YOUR ASSIGNMENT. Search the entries for lines with the string "Navigation" and say how many there are, giving only the number.

DATA LISTING.
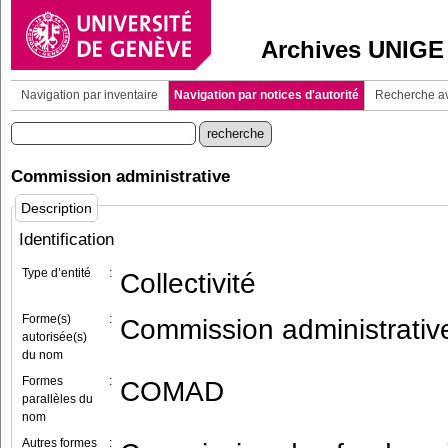
Archives UNIGE
Navigation par inventaire
Navigation par notices d'autorité
Recherche a
Commission administrative
Description
Identification
Type d’entité
:
Collectivité
Forme(s)
:
Commission administrativ
autorisée(s)
du nom
Formes
:
COMAD
parallèles du
nom
Autres formes
:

EXPECTED ANSWER. 2